Two situations are illustrated in Figure 2. Although the elevator car will travel the same distance to serve both situations, the car spends less time in transit in the Contiguous Stops Scenario than it does in the Equally Spaced Stops scenario. The difference in transit times results from the amount of time that the car spends in acceleration and deceleration phases in each scenario.
It takes an elevator 62.5 ft. to reach full speed with a motion profile of 800 fpm, acceleration of 3.3 fps2 and jerk of 5.2 fps3. In the Contiguous Stops scenario, shown on the left in Figure 2, the elevator reaches full speed of 800 fpm while traveling the 156 ft. from the lobby to floor 13. In the Equally Spread Stops scenario, shown on the right in Figure 2, the elevator never travels more than 60 ft. at any one time and never reaches full speed. In the Equally Spread Stops scenario the traveling car spends all of its travel time in either acceleration or deceleration phases and never achieves the benefits of moving at full speed. The Contiguous Stops scenario car does achieve full speed, resulting in a savings of 2.2 seconds of up transit time.
The Compass dispatcher reduces round-trip time and increases handling capacity by using these natural laws and allocating passenger travel requests via contiguous grouping logic instead of using non-contiguous assignments.
In addition to reducing round-trip time due to shorter up transit times, the Compass dispatcher also benefits from the lowered average high call reversal point that results from contiguous grouping.

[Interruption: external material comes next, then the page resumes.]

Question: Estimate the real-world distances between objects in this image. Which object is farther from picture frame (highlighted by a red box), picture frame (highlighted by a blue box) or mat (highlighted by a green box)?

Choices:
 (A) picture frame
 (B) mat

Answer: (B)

Figure 3 illustrates the calculations of an average round-trip time for a contiguously grouped situation. The average is calculated by taking the worst case scenario for each group and averaging over those results. The average high call reversal for a contiguously grouped situation will depend on the applicable group size and number of groups. In the example illustrated in Figure 3, the average high call reversal is at floor 10 meaning that, on average, the elevator car will travel up as high as floor 10 before reversing direction.
Figure 4 compares the round-trip times and handling capacity values for three situations – the traditional dispatching approach, the non-contiguous grouping approach and the contiguous grouping approach for a given scenario. It is easy to see from this example that using contiguous grouping results in the lowest round-trip time and the best handling capacity. The benefits of contiguous grouping in the Compass destination dispatching system result in reduced round trip times which are due to both more time spent at full speed and a reduced average high call reversal floor. The combination of less time in transit and not traveling as far, on average, due to the lower average high call reversal floor increases handling capacity. In the example illustrated in Figure 4, the Compass system’s handling capacity of 25% is better than the handling capacity of either of the other approaches.

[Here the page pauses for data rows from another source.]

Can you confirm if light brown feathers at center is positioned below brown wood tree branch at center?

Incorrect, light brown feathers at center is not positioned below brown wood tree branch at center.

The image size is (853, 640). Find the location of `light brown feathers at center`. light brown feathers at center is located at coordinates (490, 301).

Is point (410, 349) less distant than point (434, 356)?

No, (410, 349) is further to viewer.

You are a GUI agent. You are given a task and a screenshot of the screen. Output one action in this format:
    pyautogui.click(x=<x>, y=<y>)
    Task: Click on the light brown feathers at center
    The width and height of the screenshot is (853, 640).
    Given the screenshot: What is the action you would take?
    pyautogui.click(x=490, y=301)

Elevator dispatching is a complex situation and contiguous grouping can be used very effectively to produce better performance in many traffic situations. There are times, however, when strict contiguous grouping may not be the best approach to effectively handle the actual traffic scenario observed. The Otis Compass destination dispatching system uses contiguous grouping, based on its proven benefits, but also monitors current and recent traffic conditions in order to determine when to adjust the grouping to include some passenger stops that are not contiguous or nearly contiguous. This flexibility allows the Compass dispatcher to use contiguous grouping in conjunction with non-contiguous grouping to provide optimal system performance.